El hombre sin huellas
Cuando Ibar Esteban Pérez Corradi era el hombre más buscado del país, en Interpol difundieron veintiocho identikits de cómo sería su aspecto de fugitivo. En las imágenes, que parecían hechas por un principiante, Pérez Corradi era mostrado en todas sus formas. Pelado, con pelo largo, afeitado, con rulos, gordo, flaco, teñido de rubio, hippie, con barba candado al estilo Caruso Lombardi, con bigote, con lentes, albino, y hasta con turbante. Pero no acertaron. El Pérez Corradi real, detenido en la Triple Frontera el 19 de junio de 2016, no se parecía en casi nada a los imaginados por los investigadores.
Después de haber estado prófugo ciento cincuenta días, se había tejido sobre él la imagen de un hombre extremadamente peligroso. Se había dicho que era un narcotraficante de efedrina cercano al capo narco mexicano Joaquín El Chapo Guzmán y que para amenazar a sus enemigos enviaba sillas de ruedas con mensajes siniestros del estilo «para que puedas usarla pronto». También se había dicho que obligaba a su esposa a consumir anabólicos para que se pareciera a un hombre. Y que Forza le tenía terror y hasta iba a la misma bruja de Pérez Corradi para saber si Pérez Corradi pensaba eliminarlo.

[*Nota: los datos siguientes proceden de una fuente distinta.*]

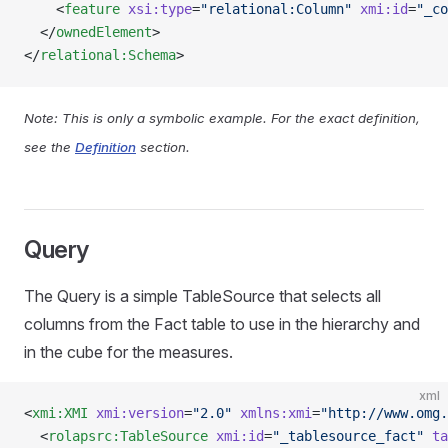
    <
feature
 xsi:type
=
"relational:Column"
 xmi:id
=
"_co
  </
ownedElement
>
</
relational:Schema
>
Note: This is only a symbolic example. For the exact definition,
see the
Definition
section.
Query
The Query is a simple TableSource that selects all
columns from the Fact table to use in the hierarchy and
in the cube for the measures.
xml
<
xmi:XMI
 xmi:version
=
"2.0"
 xmlns:xmi
=
"http://www.omg.
  <
rolapsrc:TableSource
 xmi:id
=
"_tablesource_fact"
 ta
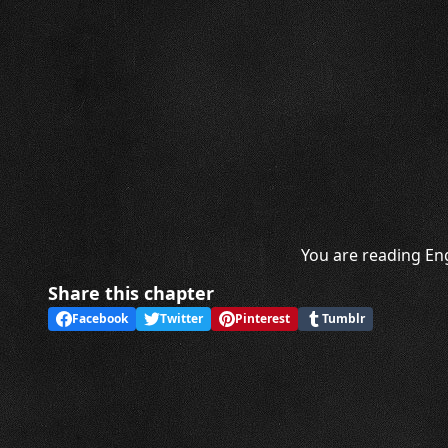
You are reading Eng
Share this chapter
Facebook
Twitter
Pinterest
Tumblr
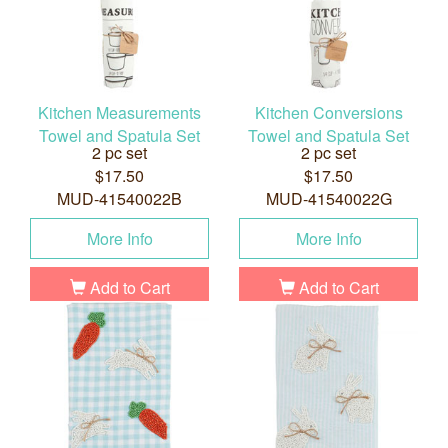
Kitchen Measurements
Kitchen Conversions
Towel and Spatula Set
Towel and Spatula Set
2 pc set
2 pc set
$17.50
$17.50
MUD-41540022B
MUD-41540022G
More Info
More Info
Add to Cart
Add to Cart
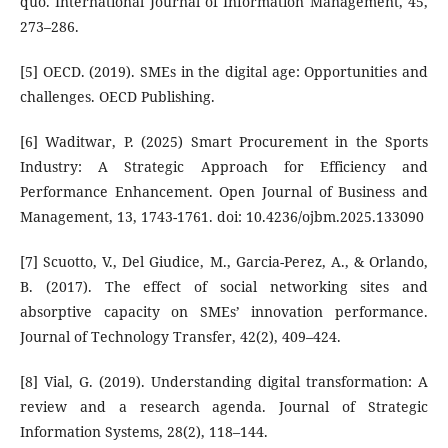
quo. International Journal of Information Management, 45,
273–286.
[5] OECD. (2019). SMEs in the digital age: Opportunities and
challenges. OECD Publishing.
[6] Waditwar, P. (2025) Smart Procurement in the Sports
Industry: A Strategic Approach for Efficiency and
Performance Enhancement. Open Journal of Business and
Management, 13, 1743-1761. doi: 10.4236/ojbm.2025.133090
[7] Scuotto, V., Del Giudice, M., Garcia-Perez, A., & Orlando,
B. (2017). The effect of social networking sites and
absorptive capacity on SMEs’ innovation performance.
Journal of Technology Transfer, 42(2), 409–424.
[8] Vial, G. (2019). Understanding digital transformation: A
review and a research agenda. Journal of Strategic
Information Systems, 28(2), 118–144.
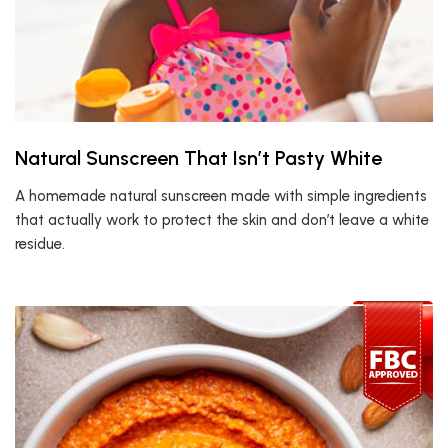
Natural Sunscreen That Isn’t Pasty White
A homemade natural sunscreen made with simple ingredients
that actually work to protect the skin and don’t leave a white
residue.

Llegaré a ver dos veces a Pérez Corradi. Esta es la primera. Está detenido en el Edificio Centinela de Gendarmería Nacional, en Retiro. Me anotó como visita. Pero cometo un error.
—Busco a Pérez Corradi —digo y es como si el peso de ese nombre me diera más seguridad. El gendarme me lleva hacia el sector donde reciben a las visitas. Allí hay tres gendarmes que anotan mi nombre, y que me piden los documentos y que vacíe mi mochila delante de ellos. En este instante recuerdo que en una bolsa guardo unos cincuenta gramos de Herbalife, un polvo blanco nutritivo que tomaré por un tiempo para bajar de peso.
¿Cómo le explico al guardia que se trata de proteínas y no de efedrina o cocaína?
Con lentitud meto la mano en la mochila y trato de demorar el asunto. Comienzo a sudar. Saco dos libros, un cuaderno, lapiceras, el cargador de mi celular, mi computadora y no puedo eludir el instante en que mis manos sacan la bolsa con el polvo blanco.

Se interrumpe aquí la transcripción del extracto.